Le permis de résidence temporaire. Je déteste ça !
Dans cet entretien, le travailleur décrit une multitude de formalités que devaient accomplir les migrants. Dans le Delta de la Rivière des Perles (province de Guangdong), moteur de la croissance économique chinoise dès les années 1990, les formalités touchant à la résidence, à l’emploi, au statut matrimonial et au logement sont particulièrement complexes et liées entre elles. A partir du milieu des années 2000, ces formalités ont été simplifiées par le gouvernement central suite à une montée des revendications en matière de droits et de justice sociale. Ces formalités, combinées étroitement avec les régimes de travail disciplinaires au sein même des usines, ont permis une appropriation maximale de la force de travail des travailleurs migrants et un très haut degré d’exploitation, surtout entre les années 1990 et les années 2000. A partir des années 2000, un régime de travail plus protecteur est mis en place, même si son application, laissée à l’appréciation des autorités locales, laisse encore souvent à désirer. La personne qui s’exprime ici dénonce notamment les alliances profondément ancrées entre autorités politiques locales et forces économiques, ceci au détriment des travailleurs.

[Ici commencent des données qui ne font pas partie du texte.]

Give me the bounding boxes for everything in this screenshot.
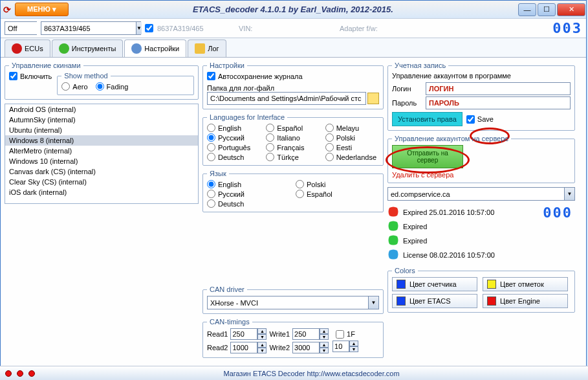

J’ai toujours mon livret de résidence de mon pays natal, je ne l’ai pas transféré. Chaque fois qu’on arrive quelque part, on doit faire un permis de résidence temporaire. C’est très ennuyeux, je déteste ça ! Ce n’est pas quelque chose de mauvais, ça facilite la gestion. L’Etat ne prend pas tellement, seulement 6 yuans par mois. En tout, ça va, on peut le supporter. Mais souvent, il y a…euh…ce sont les départements locaux qui… Par exemple si j’habite à Foshan, le commissariat prendra six yuans par mois, sur un an ça fait 72 yuans. Mais chaque équipe de la police va également récolter de l’argent. Elle a en charge une zone, ce sont eux qui te prennent beaucoup d’argent. Ils prennent beaucoup, de plus en plus. Ils prennent aussi des cautions. Ils prennent des cautions de 100 ou 200 yuans en une fois. Mais en général ces cautions, on ne le les voit pas revenir ! Chaque endroit pratique des tarifs différents. Certaines localités ont des tarifs élevés, d’autres moins. Certains atteignent plus de trois cents yuan par an, ce qui est beaucoup plus que les 72 yuans imposés par l’Etat. Le problème, c’est vraiment les autorités locales. Bien qu’il y ait des normes nationales, les autorités locales ne les respectent pas. A part le permis de résidence temporaire, il faut encore d’autres permis. Le certificat de planification des naissances. Eh ! Ca c’est très ennuyeux. Il y a aussi le permis de travail. Oui, il faut encore ce permis de travail. On peut l’obtenir soit de notre gouvernement local d’origine, soit du gouvernement local ici. Mais d’habitude on exige d’avoir un permis de travail local. Je trouve que du point de vue des travailleurs tout cela [les permis] n’est pas nécessaire. Par exemple, j’ai lu dans un journal qu’à Shenzhen, dans certains bourgs, en additionnant les frais, en une année ça augmente beaucoup notre fardeau. Le revenu des travailleurs est assez faible à l’origine. En plus le travail n’est pas stable, si on perd son travail, on doit changer d’usine. Il faut encore faire de nouveaux permis. Sur les revenus d’une année ça fait beaucoup. Ça, les travailleurs détestent. Ça alourdit leur fardeau. Il y en a même qui n’ont pas gagné d’argent et qui doivent quand même payer pour faire des permis. Ça arrive. Si je n’ai pas encore gagné un fen ici et que je dois payer des frais, je vais devoir m’endetter !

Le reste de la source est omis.